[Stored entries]

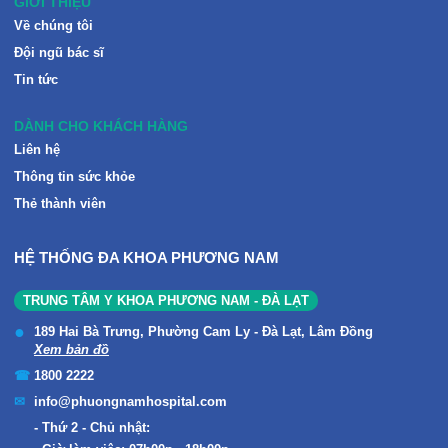
GIỚI THIỆU
Về chúng tôi
Đội ngũ bác sĩ
Tin tức
DÀNH CHO KHÁCH HÀNG
Liên hệ
Thông tin sức khỏe
Thẻ thành viên
HỆ THỐNG ĐA KHOA PHƯƠNG NAM
TRUNG TÂM Y KHOA PHƯƠNG NAM - ĐÀ LẠT
189 Hai Bà Trưng, Phường Cam Ly - Đà Lạt, Lâm Đồng
Xem bản đồ
1800 2222
info@phuongnamhospital.com
Thứ 2 - Chủ nhật:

▶ [TASK]:
Leave out the pictures and set down all of the data exactly.

▶ [RESULT FOR THIS EXERCISE]:
GIỚI THIỆU
Về chúng tôi
Đội ngũ bác sĩ
Tin tức
DÀNH CHO KHÁCH HÀNG
Liên hệ
Thông tin sức khỏe
Thẻ thành viên
HỆ THỐNG ĐA KHOA PHƯƠNG NAM
TRUNG TÂM Y KHOA PHƯƠNG NAM - ĐÀ LẠT
189 Hai Bà Trưng, Phường Cam Ly - Đà Lạt, Lâm Đồng
Xem bản đồ
1800 2222
info@phuongnamhospital.com
Thứ 2 - Chủ nhật:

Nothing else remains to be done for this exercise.